The collection, edited and introduced by Review editor Meghan O’Rourke ’97, contains 35 short essays and poems. (Kitamura’s is the only piece of fiction.) The writing runs from very good to brilliant, and the brevity of the pieces and their wide scope of topics allow the book a myriad of subjects. It’s organized primarily by time. The four chapters: March, April, May, and June.

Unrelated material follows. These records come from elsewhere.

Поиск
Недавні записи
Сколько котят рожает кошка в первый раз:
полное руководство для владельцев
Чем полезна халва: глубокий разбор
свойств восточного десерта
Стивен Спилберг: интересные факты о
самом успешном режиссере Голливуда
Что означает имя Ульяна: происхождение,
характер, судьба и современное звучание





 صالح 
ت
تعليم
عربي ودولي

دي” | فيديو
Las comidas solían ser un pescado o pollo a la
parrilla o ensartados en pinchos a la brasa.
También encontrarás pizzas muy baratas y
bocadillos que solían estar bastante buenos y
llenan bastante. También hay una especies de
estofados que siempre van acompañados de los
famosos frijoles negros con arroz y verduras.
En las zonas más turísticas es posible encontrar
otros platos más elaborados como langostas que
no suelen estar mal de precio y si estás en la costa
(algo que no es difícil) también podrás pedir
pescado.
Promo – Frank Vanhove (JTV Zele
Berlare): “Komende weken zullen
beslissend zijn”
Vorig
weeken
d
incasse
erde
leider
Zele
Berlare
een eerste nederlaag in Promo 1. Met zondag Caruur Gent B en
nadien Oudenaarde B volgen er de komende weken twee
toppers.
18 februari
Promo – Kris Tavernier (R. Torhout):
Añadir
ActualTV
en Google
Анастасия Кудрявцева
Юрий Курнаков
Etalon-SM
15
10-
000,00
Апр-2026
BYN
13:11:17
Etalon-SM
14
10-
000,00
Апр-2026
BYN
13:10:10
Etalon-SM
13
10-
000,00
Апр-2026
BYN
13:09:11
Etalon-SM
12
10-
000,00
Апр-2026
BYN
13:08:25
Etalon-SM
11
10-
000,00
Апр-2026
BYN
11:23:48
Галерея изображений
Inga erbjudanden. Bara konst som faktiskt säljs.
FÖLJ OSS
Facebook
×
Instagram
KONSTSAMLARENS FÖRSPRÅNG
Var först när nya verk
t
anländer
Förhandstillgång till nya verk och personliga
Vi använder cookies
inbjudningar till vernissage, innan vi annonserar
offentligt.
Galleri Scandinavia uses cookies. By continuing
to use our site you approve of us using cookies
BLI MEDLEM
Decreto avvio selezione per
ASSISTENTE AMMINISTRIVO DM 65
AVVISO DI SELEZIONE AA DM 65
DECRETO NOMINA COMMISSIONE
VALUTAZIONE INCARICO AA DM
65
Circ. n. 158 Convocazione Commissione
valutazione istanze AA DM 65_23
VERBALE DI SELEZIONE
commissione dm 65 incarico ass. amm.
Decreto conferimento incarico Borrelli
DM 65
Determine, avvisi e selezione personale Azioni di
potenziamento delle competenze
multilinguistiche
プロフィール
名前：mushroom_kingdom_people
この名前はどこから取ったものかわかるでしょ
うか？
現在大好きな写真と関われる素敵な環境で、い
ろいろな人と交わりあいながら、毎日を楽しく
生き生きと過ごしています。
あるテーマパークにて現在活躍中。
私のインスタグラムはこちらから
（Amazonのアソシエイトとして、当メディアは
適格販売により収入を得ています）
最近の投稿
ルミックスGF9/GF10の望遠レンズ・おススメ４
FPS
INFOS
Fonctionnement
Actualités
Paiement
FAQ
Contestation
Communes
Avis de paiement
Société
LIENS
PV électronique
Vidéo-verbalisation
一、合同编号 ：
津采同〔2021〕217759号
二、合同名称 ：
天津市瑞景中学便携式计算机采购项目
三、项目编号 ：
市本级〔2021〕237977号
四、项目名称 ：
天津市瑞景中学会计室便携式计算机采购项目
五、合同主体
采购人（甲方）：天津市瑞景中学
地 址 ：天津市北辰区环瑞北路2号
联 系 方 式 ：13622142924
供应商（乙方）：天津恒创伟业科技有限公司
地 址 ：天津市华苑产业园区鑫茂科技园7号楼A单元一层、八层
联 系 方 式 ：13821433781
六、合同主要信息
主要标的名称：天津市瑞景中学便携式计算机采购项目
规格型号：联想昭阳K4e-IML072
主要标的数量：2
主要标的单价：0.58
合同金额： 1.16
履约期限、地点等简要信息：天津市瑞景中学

In “March,” we start learning from physicians what it takes to do good doctoring when supplies are short. Laura Kolbe writes: “Over the course of two weeks my hospital’s stock of gowns, gloves, masks, and face shields visibly dwindled in every closet. Eventually you had to know whom to ask about secret cabinets. . . . It helped to whisper; it helped to have friends.” Some pages later comes a personal essay by a mother who agonized over lice in her daughter’s hair—a parallel to the invisible infestation of COVID.

In “June” come the piercing first lines of Victoria Chang’s poem: “No mornings are still. / The newly dead move the most.” Further on, we find Yale professor Emily Greenwood’s calm analysis of Thucydides’s writings on the Athenian pandemic of the fifth century BCE. Her closing is unexpected and personal.

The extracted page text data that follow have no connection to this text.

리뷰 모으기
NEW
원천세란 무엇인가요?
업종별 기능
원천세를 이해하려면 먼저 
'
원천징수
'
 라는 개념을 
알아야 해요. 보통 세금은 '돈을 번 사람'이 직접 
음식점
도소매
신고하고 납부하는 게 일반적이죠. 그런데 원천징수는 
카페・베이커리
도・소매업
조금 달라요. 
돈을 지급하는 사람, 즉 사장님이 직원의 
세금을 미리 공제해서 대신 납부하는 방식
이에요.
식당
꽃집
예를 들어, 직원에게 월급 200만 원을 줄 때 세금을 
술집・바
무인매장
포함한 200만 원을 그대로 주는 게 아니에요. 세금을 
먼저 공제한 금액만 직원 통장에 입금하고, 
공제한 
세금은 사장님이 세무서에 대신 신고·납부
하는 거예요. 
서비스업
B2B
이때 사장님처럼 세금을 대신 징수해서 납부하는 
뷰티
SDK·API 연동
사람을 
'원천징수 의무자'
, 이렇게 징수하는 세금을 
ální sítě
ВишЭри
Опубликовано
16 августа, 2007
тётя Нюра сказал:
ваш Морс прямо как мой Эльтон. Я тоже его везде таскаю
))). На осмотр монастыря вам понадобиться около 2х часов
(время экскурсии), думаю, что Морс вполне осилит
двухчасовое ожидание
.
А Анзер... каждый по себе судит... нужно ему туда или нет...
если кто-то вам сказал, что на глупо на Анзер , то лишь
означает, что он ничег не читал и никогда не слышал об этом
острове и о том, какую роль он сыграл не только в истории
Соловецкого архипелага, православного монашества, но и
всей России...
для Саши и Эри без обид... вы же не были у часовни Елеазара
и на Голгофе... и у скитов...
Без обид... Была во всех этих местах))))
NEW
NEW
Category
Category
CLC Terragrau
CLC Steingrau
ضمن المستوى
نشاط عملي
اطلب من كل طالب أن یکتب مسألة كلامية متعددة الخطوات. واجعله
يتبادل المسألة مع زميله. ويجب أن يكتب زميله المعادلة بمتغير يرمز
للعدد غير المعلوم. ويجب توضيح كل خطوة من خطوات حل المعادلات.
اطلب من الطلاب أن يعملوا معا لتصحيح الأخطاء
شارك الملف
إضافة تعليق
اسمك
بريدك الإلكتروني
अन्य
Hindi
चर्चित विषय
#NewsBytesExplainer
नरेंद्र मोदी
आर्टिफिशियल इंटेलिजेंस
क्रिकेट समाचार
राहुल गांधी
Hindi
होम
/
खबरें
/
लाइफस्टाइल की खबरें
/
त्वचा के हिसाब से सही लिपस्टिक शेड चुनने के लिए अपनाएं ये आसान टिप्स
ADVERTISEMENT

Some pieces surprise: “May” includes several fine essays by Yale students—appropriate to the ending of a semester. Many other essays educate: public defender Russell Morse describes how the pandemic has upended and threatened the lives of prisoners. Yale professor John Witt ’94, ’99JD, ’00PhD, gives an absorbing history lesson on US public health emergencies and how “we benefit every day from . . . the first great public health effort” of the 1800s. He also reminds us that “unjustifiable racial and economic inequalities decide who lives and who dies.”

A World Out of Reach is complex. It contains endless shards of information and emotion that can’t be crafted into one single, explicatory tale. But then, so do our own lives. The book’s disjointed subjects and multiple voices speak clearly to the pandemic we are (hopefully) living through.